Ekim 30, 2012

Aklı Bulanık Teknik Adam

 
  Ne oldu? Hani bu takım artık koşacak parçalayacaktı? Geldiğinden beri bir teknik adamın elinde olabilecek her imkana sahip olan Kocaman, Alex'i yollayalı bir ay geçmemiş, istifa için doğru zamanı bekliyorum zaten bu şekilde 34 hafta dayanamam şeklinde konuşuyor. Marsilya maçında ikinci yarı, Caner hemen önümdeki mevkiide oynadığından çok net şekilde bitik halde olduğunu, koşamadığını görmüştüm. Lakin ilk yarı çok güzel oynamış ve çok koşmuştu. Fakat ben, sıradan taraftar bunu görürken, 15-20 dk bunu göremeyen Kocaman, ancak Caner kendini yere atıp beni değiştir dediğinde değiştirebildi. Benim için Aykut'un hocalığı zaten orada bitmişti.
 
  Gelelim Pazartesi'ye. Krasiç hazır değil, bunu görmek zor da değil. Oldukça kaliteli bir futbolcu, hazır olunca iyi olacaktır muhakkak. Hazır hale gelebilmesi için de tabii ki maç oynatılmalı. Ama daha 50. dk adamın bitkin olduğunu bu sefer tv'den bile anlayabiliyordum. Aykut kaçıncı dakikayı bekledi, 66. Çünkü farkedemiyor. Kafası o kadar yoğun ki farkedemiyor. Tahmin ediyorum, ikinci yarıya çıkarken, hamle yapmak yerine basın toplantısında ne yapacağını düşünüyor. Caner'i çıkarması gerekirken  Alex'i çıkarınca ne olacak onun hesabını yapıyor. Yani kendini maça verecek kadar sağlıklı bir psikolojide değil. Hangi teknik adam korner kullanılırken ortasahada son adam olmadığını farketmez? Kenardan bağırıp birini ortasahaya çekmez? Belki kimin son adam olması gerektiği belli, ama söylediği dinlenmedi; bu zamana kadar takım organizasyonunda son adamın kim olduğunu bile öğrencilerine öğretemeyecek kadar kötü bir öğretmense daha pas yapmayı vs öğretecek. Toplama öğretemeden çarpma bölme mi gösterecek? Ve ben her maç soracağım. Alex oynasaydı da 3-1 kaybetseydik ne olurdu?

Ekim 09, 2012

Alex-Mönchengladbach-Beşiktaş-Alex



Zamansız ayrıldı güzel adam aramızdan. Hocasıyla anlaşamadığını herkes biliyordu belki içten içe ama kimse bunun bir sorun olarak ortaya çıkacağını ve sonucunda herkesin yara alacağını düşünmüyordu; düşünse de dile getirmeye korkuluyordu. Ne var ki geldiği günden beri Alex'i oynatmak istemeyen Aykut Kocaman, çareyi Alex'i kadro dışı bırakmakta bulunca, Alex de bunca senesini verdiği takımından gitmeye karar verdi. İlk başta yapılan açıklamaları duyunca, nasıl böyle bir vefasızlık yapıldı, neden başkan bu kadar sinirlendi ve Alex hakkında "komik" açıklamalar yaptı anlayamadık. Ayrıca bu karman çorman olaylar dizisi birkaç gün hatta birkaç saat içersinde gerçekleşirken takımın önünde iki tane önemli maç vardı. Biri Avrupa'da Fenerbahçe'ye oranla zayıf denecek bir takım olan Mönchengladbach maçı, diğeri ise tarihinin en kötü kadrolarından biriyle ve maddi açıdan zor şartlarda ayakta durmaya çalışan Beşiktaş maçı.

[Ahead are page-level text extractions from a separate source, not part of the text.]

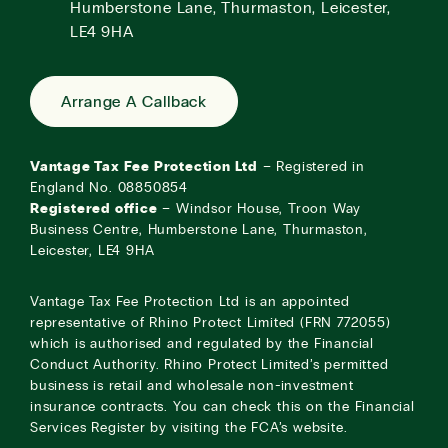
Humberstone Lane, Thurmaston, Leicester,
LE4 9HA
Arrange A Callback
Vantage Tax Fee Protection Ltd
– Registered in
England No. 08850854
Registered office
– Windsor House, Troon Way
Business Centre, Humberstone Lane, Thurmaston,
Leicester, LE4 9HA
Vantage Tax Fee Protection Ltd is an appointed
representative of Rhino Protect Limited (FRN 772055)
which is authorised and regulated by the Financial
Conduct Authority. Rhino Protect Limited’s permitted
business is retail and wholesale non-investment
insurance contracts. You can check this on the Financial
Services Register by visiting the
FCA’s website
.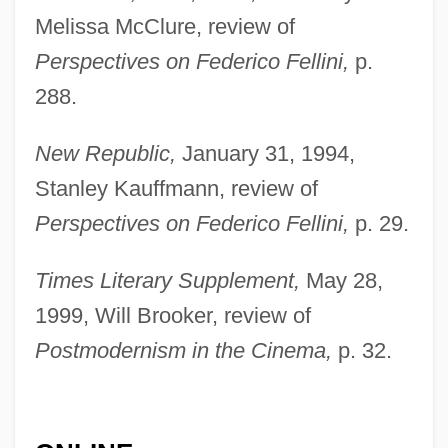
Dégh, Linda
Melissa McClure, review of
Deggendorf
Perspectives on Federico Fellini,
p.
Deggans, Eric
288.
Degeyter, Pierre
New Republic,
January 31, 1994,
Degeorge, Richard T(homas)
Stanley Kauffmann, review of
Degeneria
Perspectives on Federico Fellini,
p. 29.
DeGeneres, Ellen (1958—)
Times Literary Supplement,
May 28,
DeGeneres, Ellen (1958–)
1999, Will Brooker, review of
Degenerative Diseases
Postmodernism in the Cinema,
p. 32.
Degenerative
Degenerate Art Exhibit
Degen, Helmut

Mönchengladbach maçı başladığında, bazı kesimler Alexsiz Fenerbahçe daha başarılı olacaktır derken, benim de içinde bulunduğum diğer kesim ise Alex kadroda olsa, belki yedek kulübesinde otursa ama Fenerbahçe yine başarılı olsa diyordu. Maçı izlerken, son zamanlarda hiçbir Fenerbahçeli futbolcuyu bu kadar istekli görmemiştim. Zaten maç sonunda Baroni'nin takıma geldiğinden beri en çok koştuğu maç istatistiğini duyunca gelen haklı galibiyetin sebebi apaçık ortaya çıkıyordu. Defansif anlamda hatalarından vazgeçemeseler de, Fenerbahçeli oyuncular maçı kazanmaktan başka bir çarenin olmadığı, sanki şampiyonluk maçıymış gibi ki geçen sezon kaçan şampiyonluk maçında bu kadar istekli değillerdi, mükemmel bir mücadele gösterdiler. İzleyen herkes maçtan oldukça keyif almıştır, Fenerbahçe'nin nasıl olup da haftalardır iyi futbol oynayamadığını sorgulamıştır.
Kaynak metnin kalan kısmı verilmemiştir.